As northern piper said, pick away. Very neat extra information.
And to allow you to continue to pick… is the heat from the explosion too low to melt the copper, the duration of the explosion too short to allow enough heat to transfer into the copper to melt it, or the pressure high enough to keep it solid?

Short of matt’s return I’ll stick my neck out and say that at the pressures present at shaped charge detonation everything inside the shock cone is going to be a solid. The time and energy constraints you mention, BoringDad are way too constrictive to allow a massive transfer of heat. Plus that massive psi overburden tends to be a bit of a bitch.

Side point to the discussion. Without an explosive charge, the appropriate equation is momentium = mass times velocity (p = mv)

MonkeyMensch: spot on about the heat transfer! Detonating explosives are surprisingly bad at starting fires from their own heat of detonation.

The penetrator will be heated by the physical work done on it, but not to the melting point of copper or steel. Solid penetrators can be recovered - reportedly they have a final shape reminiscent of a short fencing sword with a disc hand guard.

Experiments with other possible liner materials have included lead, for that extra bit of density, and glass.

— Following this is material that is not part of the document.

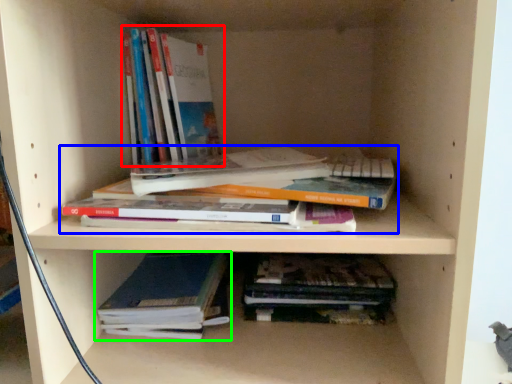 Question: Estimate the real-world distances between objects in this image. Which object is closer to book (highlighted by a red box), book (highlighted by a blue box) or book (highlighted by a green box)?

Choices:
 (A) book
 (B) book

Answer: (A) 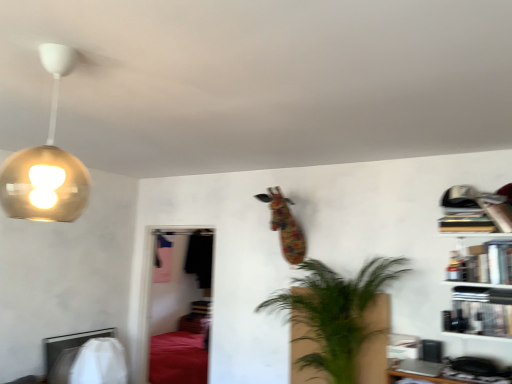 Identify the location of vacant space situated above metallic silver book at right, placed as the 3th book when sorted from top to bottom (from a real-world perspective). (481, 302).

Lead, that soft squidgy metal, shatters at the deformation rates involved in lined cavity charges and doesn’t form an effective penetrator. Glass on the other hand forms a penetrator nicely. Go figure!

(Since glass is of lower density than copper or steel, it’s surprising that anyone bothered to run the experiment. My WAG is that the feasibilbity of using glass liquor bottles with hollow conical bases for field-improvised charges was being studied.)

Basically, Hand Grenades work by exploding at the enemy. RPGs work by distracting them because they’re trying to level up their party so they can change character classes before the boss battle, so you can get close enough to throw a grenade at them.